Gibt im Sog von Moritz Leuenberger auch Hans-Rudolf Merz seinen Rücktritt?
Publiziert am 10. Juli 2010Dass die SVP Moritz Leuenbergers Sitz angreifen wird, war schon vor dessen Rücktrittsankündigung sonnenklar. Als Sprengkandidat steht Fraktionschef Caspar Baader (BL; Foto) im Vordergrund, ein Mitglied des innersten Machtzirkels der Volkspartei. Frühere SVP-Sprengkandidaturen gegen die SP scheiterten chancenlos: Christoph Blocher 1999, Toni Bortoluzzi 2002.
Die Konstellation präsentiert sich bei einer Einervakanz ähnlich wie vor zwei Jahren, als ich bereits einmal über einen Rücktritt Leuenbergers spekulierte: Die SP dürfte am 8. Dezember ihre zweiten Bundesratssitz verteidigen. Die Unterstützung der Grünen ist ihr sicher, seitens der CVP und FDP ist man sich bewusst, dass ein Spiel gegen die Sozialdemokraten im eidgenössischen Wahljahr 2011 elektoral nicht honoriert würde.
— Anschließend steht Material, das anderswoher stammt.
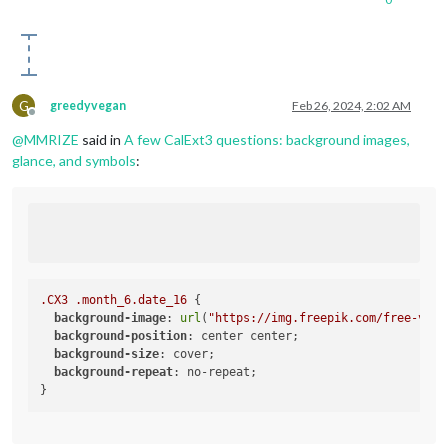
G
greedyvegan
Feb 26, 2024, 2:02 AM
Offline
@
MMRIZE
said in
A few CalExt3 questions: background images,
glance, and symbols
:
.CX3
.month_6
.date_16
 {

background-image
: 
url
(
"https://img.freepik.com/free-vect
background-position
: center center;

background-size
: cover;

background-repeat
: no-repeat;
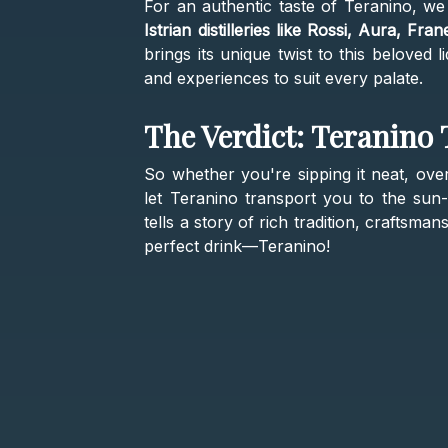
For an authentic taste of Teranino, w
Istrian distilleries like Rossi, Aura, Fra
brings its unique twist to this beloved 
and experiences to suit every palate.
The Verdict: Teranino
So whether you're sipping it neat, over
let Teranino transport you to the sun-
tells a story of rich tradition, craftsm
perfect drink—Teranino!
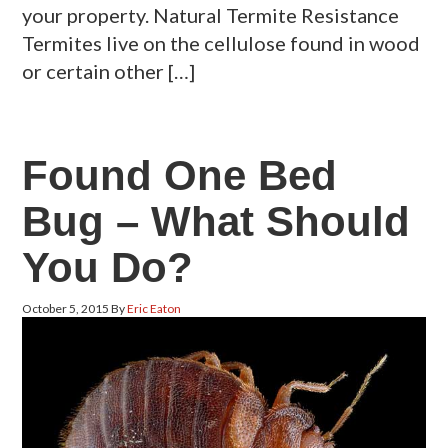
your property. Natural Termite Resistance
Termites live on the cellulose found in wood
or certain other […]
Found One Bed
Bug – What Should
You Do?
October 5, 2015
By
Eric Eaton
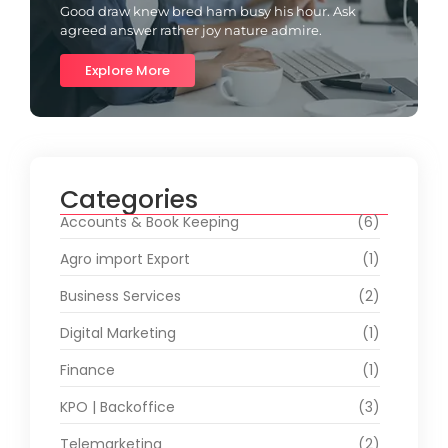
Good draw knew bred ham busy his hour. Ask
agreed answer rather joy nature admire.
Explore More
Categories
Accounts & Book Keeping
(6)
Agro import Export
(1)
Business Services
(2)
Digital Marketing
(1)
Finance
(1)
KPO | Backoffice
(3)
Telemarketing
(2)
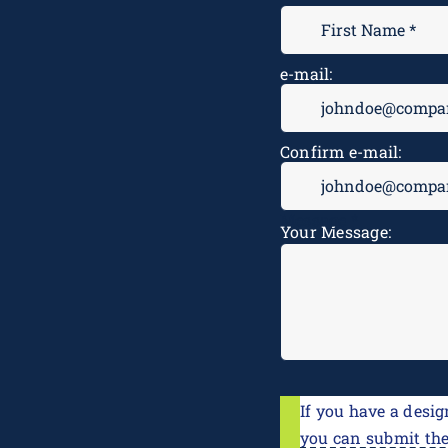
e-mail:
Confirm e-mail:
Message
*
Your Message:
If you have a desig
you can submit th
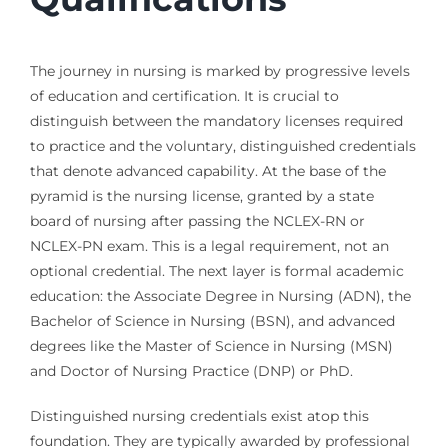
The journey in nursing is marked by progressive levels
of education and certification. It is crucial to
distinguish between the mandatory licenses required
to practice and the voluntary, distinguished credentials
that denote advanced capability. At the base of the
pyramid is the nursing license, granted by a state
board of nursing after passing the NCLEX-RN or
NCLEX-PN exam. This is a legal requirement, not an
optional credential. The next layer is formal academic
education: the Associate Degree in Nursing (ADN), the
Bachelor of Science in Nursing (BSN), and advanced
degrees like the Master of Science in Nursing (MSN)
and Doctor of Nursing Practice (DNP) or PhD.
Distinguished nursing credentials exist atop this
foundation. They are typically awarded by professional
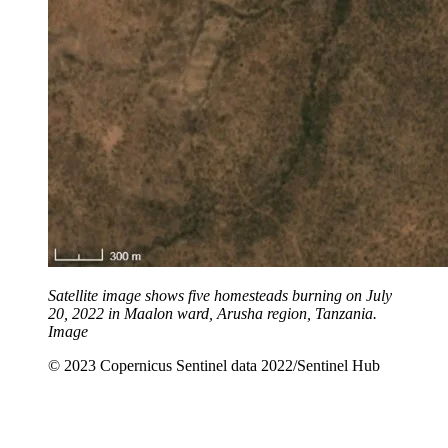
Satellite image shows five homesteads burning on July
20, 2022 in Maalon ward, Arusha region, Tanzania.
Image
© 2023 Copernicus Sentinel data 2022/Sentinel Hub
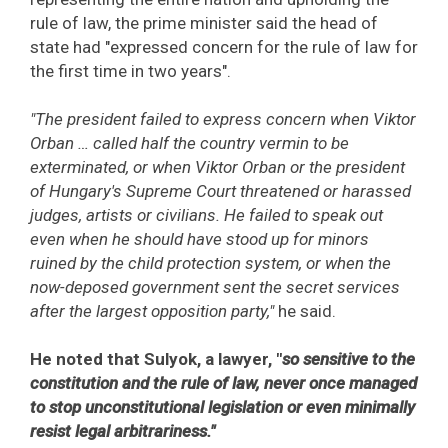
rule of law, the prime minister said the head of
state had "expressed concern for the rule of law for
the first time in two years".
"The president failed to express concern when Viktor
Orban … called half the country vermin to be
exterminated, or when Viktor Orban or the president
of Hungary's Supreme Court threatened or harassed
judges, artists or civilians. He failed to speak out
even when he should have stood up for minors
ruined by the child protection system, or when the
now-deposed government sent the secret services
after the largest opposition party,"
he said.
He noted that Sulyok, a lawyer, "
so sensitive to the
constitution and the rule of law, never once managed
to stop unconstitutional legislation or even minimally
resist legal arbitrariness."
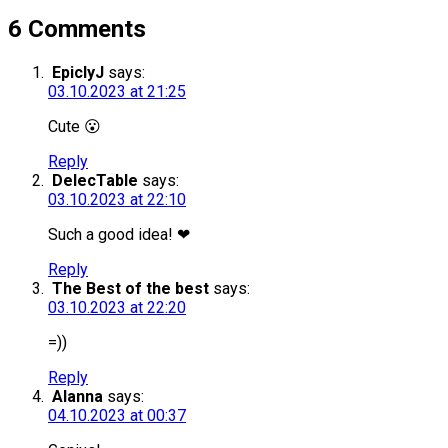
6 Comments
EpiclyJ
says:
03.10.2023 at 21:25
Cute 😮
Reply
DelecTable
says:
03.10.2023 at 22:10
Such a good idea! ❤
Reply
The Best of the best
says:
03.10.2023 at 22:20
=))
Reply
Alanna
says:
04.10.2023 at 00:37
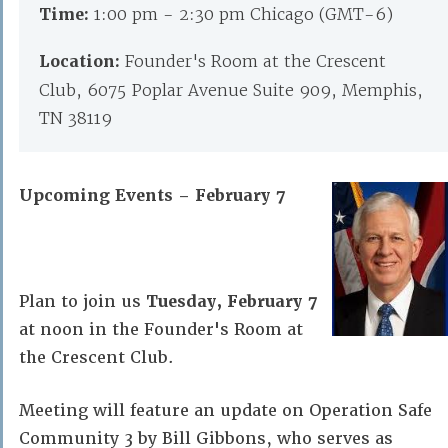
Time:
1:00 pm - 2:30 pm Chicago (GMT-6)
Location:
Founder's Room at the Crescent
Club, 6075 Poplar Avenue Suite 909, Memphis,
TN 38119
Upcoming Events – February 7
Plan to join us
Tuesday, February 7
at noon in the Founder's Room at
the Crescent Club.
Meeting will feature an update on Operation Safe
Community 3 by Bill Gibbons, who serves as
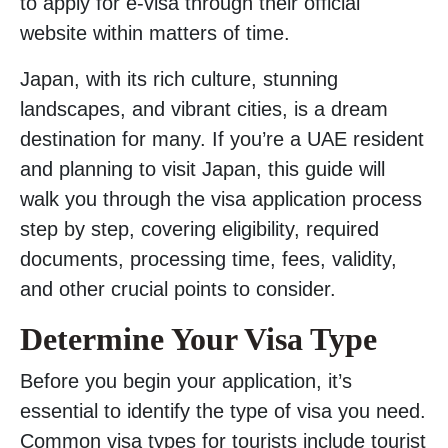
to apply for e-visa through their official
website within matters of time.
Japan, with its rich culture, stunning
landscapes, and vibrant cities, is a dream
destination for many. If you’re a UAE resident
and planning to visit Japan, this guide will
walk you through the visa application process
step by step, covering eligibility, required
documents, processing time, fees, validity,
and other crucial points to consider.
Determine Your Visa Type
Before you begin your application, it’s
essential to identify the type of visa you need.
Common visa types for tourists include tourist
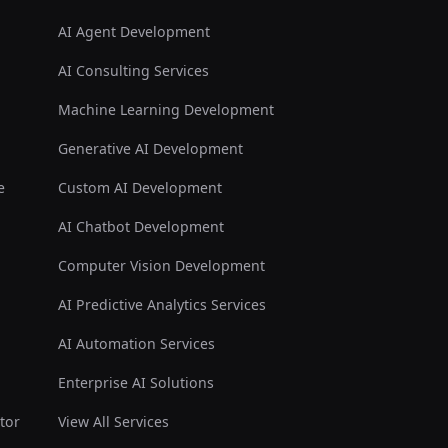
AI Agent Development
AI Consulting Services
Machine Learning Development
Generative AI Development
e
Custom AI Development
AI Chatbot Development
Computer Vision Development
AI Predictive Analytics Services
AI Automation Services
Enterprise AI Solutions
tor
View All Services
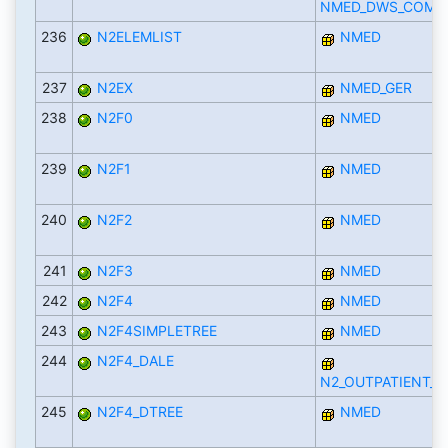
NMED_DWS_COMP
236
N2ELEMLIST
NMED
237
N2EX
NMED_GER
238
N2F0
NMED
239
N2F1
NMED
240
N2F2
NMED
241
N2F3
NMED
242
N2F4
NMED
243
N2F4SIMPLETREE
NMED
244
N2F4_DALE
N2_OUTPATIENT_D
245
N2F4_DTREE
NMED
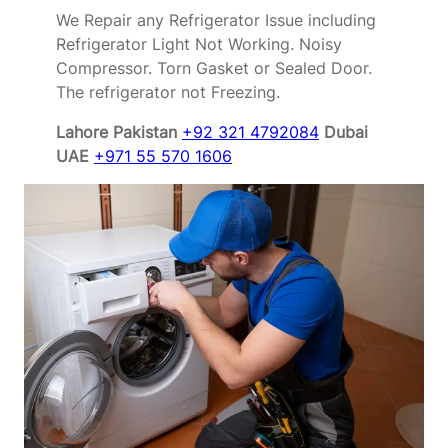
We Repair any Refrigerator Issue including
Refrigerator Light Not Working. Noisy
Compressor. Torn Gasket or Sealed Door.
The refrigerator not Freezing.
Lahore Pakistan
+92 321 4792084
Dubai
UAE
+971 55 570 1606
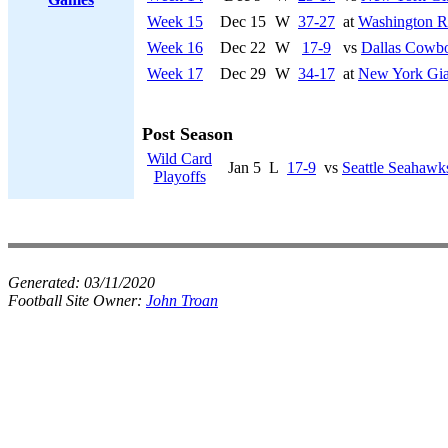
Week 15
Dec 15
W
37-27
at
Washington R
Week 16
Dec 22
W
17-9
vs
Dallas Cowb
Week 17
Dec 29
W
34-17
at
New York Gia
Post Season
Wild Card
Jan 5
L
17-9
vs
Seattle Seahawk
Playoffs
Generated:
03/11/2020
Football Site Owner:
John Troan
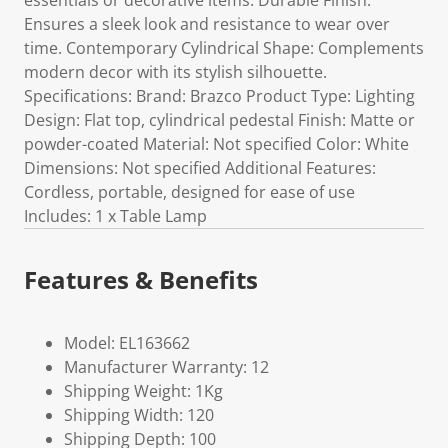
essentials or decorative items. Durable Finish:
Ensures a sleek look and resistance to wear over
time. Contemporary Cylindrical Shape: Complements
modern decor with its stylish silhouette.
Specifications: Brand: Brazco Product Type: Lighting
Design: Flat top, cylindrical pedestal Finish: Matte or
powder-coated Material: Not specified Color: White
Dimensions: Not specified Additional Features:
Cordless, portable, designed for ease of use
Includes: 1 x Table Lamp
Features & Benefits
Model: EL163662
Manufacturer Warranty: 12
Shipping Weight: 1Kg
Shipping Width: 120
Shipping Depth: 100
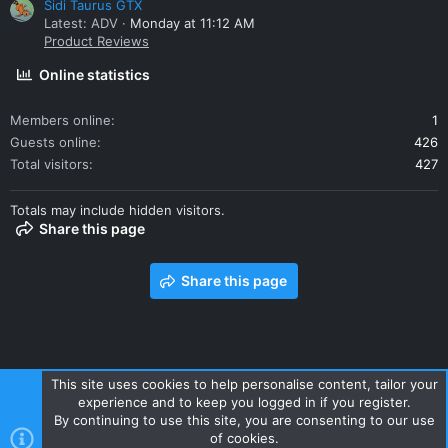
Sidi Taurus GTX
Latest: ADV
Monday at 11:12 AM
Product Reviews
Online statistics
Members online
1
Guests online
426
Total visitors
427
Totals may include hidden visitors.
Share this page
Share this page
This site uses cookies to help personalise content, tailor your
experience and to keep you logged in if you register.
Contact us
Terms and rules
Privacy policy
Help
Home
By continuing to use this site, you are consenting to our use
R
of cookies.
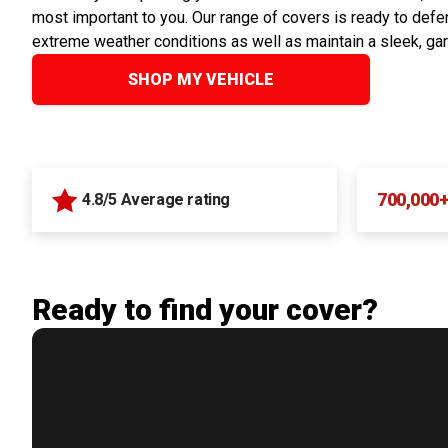
most important to you. Our range of covers is ready to defen
extreme weather conditions as well as maintain a sleek, ga
SHOP MY VEHICLE
700,000
4.8/5 Average rating
Ready to find your cover?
Die SVP-Spitze wird die nächsten Monate alles versuchen, bei CVP und FDP den Wechsel zu einer Mitte-Rechts-Regierung zu propagieren. Die Chancen auf ein Gelingen erachte ich als sehr bescheiden. Was hingegen eher infrage kommt, ist ein Doppelrücktritt von Hans-Rudolf Merz (Foto) und Moritz Leuenberger.
Die FDP-Schlüsselfiguren und insbesondere die FDP-Kantonalsektionen machen nun zusätzlich Druck, dass Merz im Sog von Moritz Leuenberger ebenfalls auf Ende Jahr zurücktritt. Auf diese Weise brächte die FDP ihren Wackelsitz mit Sicherheit ins Trockene. SP und FDP würden ihre Kandidaturen gegenseitig unterstützen, der Spielraum für einen SVP-Sprengkandidaten wie Baader wäre sehr klein.
Eine doppelte Neubesetzung der Landesregierung im kommenden Dezember brächte nicht nur frische Gesichter, die seitens von FDP und SP herbeigesehnt werden. Mit zwei neuen, engagierten und (handlungs-)fähigen Bundesräten stiegen die Chancen, dass im Siebnergremium wieder Ruhe einkehrt und dessen Arbeit qualitativ wieder besser wird. Zudem bliebe das grosse Gemetzel bei den Gesamterneuerungswahlen im Dezember 2011 aus.
Nachtrag von Freitag, 9. Juli, 21.30 Uhr:
Mit Leuenbergers Rücktrittsankündigung kann die SP zwar ihren zweiten Sitz im Bundesrat halten. Hingegen dürfte sie das Riesendepartement Uvek (Umwelt, Verkehr, Energie und Kommunikation) verlieren. Als Schlüsseldepartement steht es schon lange auf der Wunschliste der bürgerlichen Parteien. Wenn Doris Leuthard (cvp) nicht zugreift, wird es Ueli Maurer (svp) tun. In dieser Hinsicht kommt Leuenbergers Rücktritt zu spät. In der Konstellation vor zwei Jahren hätte die SP das Uvek vermutlich behalten können.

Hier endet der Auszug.